Take it further and you get AI agents — systems that don’t just follow a fixed script but decide which steps to take to reach a goal. RPA is often the reliable “hands” those smarter systems use to actually get things done.
Real-world use cases
RPA earns its keep wherever work is high-volume and rule-bound:
- Finance: invoice processing, reconciliations, report generation.
- HR: onboarding setup, payroll data entry, benefits administration.
- Customer service: updating records, processing routine requests, order status checks.
- IT: password resets, account provisioning, routine system checks.
- Healthcare & insurance: claims processing, appointment scheduling, data migration.
What RPA is good (and bad) at
Good at: repetitive, stable, rule-based, high-volume tasks across systems that don’t talk to each other.
Bad at: anything requiring judgement, handling messy or unstructured input, or processes that change constantly — every change can break a brittle bot. If a task needs a decision, that’s a job for AI, not RPA alone.
The bottom line
RPA puts software bots to work on the repetitive, rule-based digital chores that drain human time — entering data, moving information between apps, generating routine reports. It doesn’t think or learn, which is precisely why it’s reliable and auditable. Pair it with AI for the judgement-heavy parts, and you get automation that’s both smart and dependable.
FAQs
- RPA, or robotic process automation, is software that mimics how a person uses a computer to do repetitive tasks — clicking, typing, and moving data between applications. The "robots" are software bots, not physical machines, and they follow rules you define.

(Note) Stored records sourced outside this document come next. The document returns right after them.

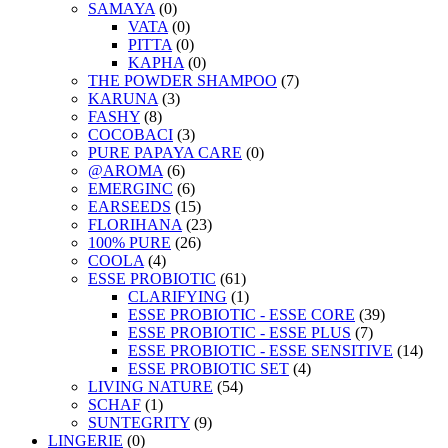
SAMAYA
(0)
VATA
(0)
PITTA
(0)
KAPHA
(0)
THE POWDER SHAMPOO
(7)
KARUNA
(3)
FASHY
(8)
COCOBACI
(3)
PURE PAPAYA CARE
(0)
@AROMA
(6)
EMERGINC
(6)
EARSEEDS
(15)
FLORIHANA
(23)
100% PURE
(26)
COOLA
(4)
ESSE PROBIOTIC
(61)
CLARIFYING
(1)
ESSE PROBIOTIC - ESSE CORE
(39)
ESSE PROBIOTIC - ESSE PLUS
(7)
ESSE PROBIOTIC - ESSE SENSITIVE
(14)
ESSE PROBIOTIC SET
(4)
LIVING NATURE
(54)
SCHAF
(1)
SUNTEGRITY
(9)
LINGERIE
(0)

- RPA executes fixed, rule-based tasks without learning, while AI makes decisions by recognising patterns in data and can handle ambiguity. RPA is the "hands" that do the work; AI is the "brain" that decides. Combining them creates intelligent automation.

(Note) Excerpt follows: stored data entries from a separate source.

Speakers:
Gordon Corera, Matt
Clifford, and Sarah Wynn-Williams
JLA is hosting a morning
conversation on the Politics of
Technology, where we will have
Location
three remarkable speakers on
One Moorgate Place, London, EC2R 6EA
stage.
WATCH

- RPA works best on high-volume, repetitive, rule-based tasks with structured data — like invoice processing, data entry, report generation, and account setup. It's ideal for moving information between systems that don't otherwise integrate.
- Often not much. Most RPA platforms use visual, drag-and-drop builders or action recording, so business users can automate simple processes. More complex bots benefit from technical skills, but basic automation is designed to be low-code.
- RPA typically takes over repetitive tasks rather than whole jobs, freeing people for work that needs judgement, creativity, and human contact. It often reshapes roles instead of eliminating them, though it does change which skills are most valuable.